PROBLEM STATEMENT: An exact copy of every entry below is required, and no picture may appear in it.

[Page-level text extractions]
[Start of Attachment]

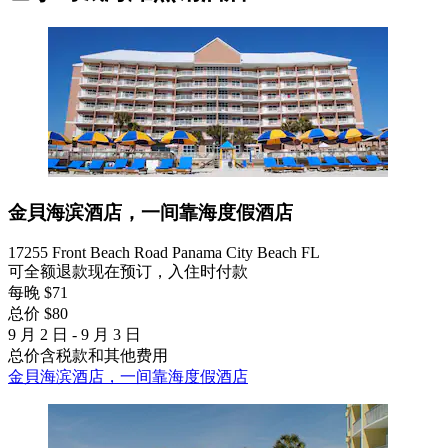
金貝海滨酒店，一间靠海度假酒店
17255 Front Beach Road Panama City Beach FL
可全额退款
现在预订，入住时付款
每晚 $71
总价 $80
9 月 2 日 - 9 月 3 日
总价含税款和其他费用
金貝海滨酒店，一间靠海度假酒店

[End of Attachment]

EXPECTED OUTPUT:
金貝海滨酒店，一间靠海度假酒店
17255 Front Beach Road Panama City Beach FL
可全额退款
现在预订，入住时付款
每晚 $71
总价 $80
9 月 2 日 - 9 月 3 日
总价含税款和其他费用
金貝海滨酒店，一间靠海度假酒店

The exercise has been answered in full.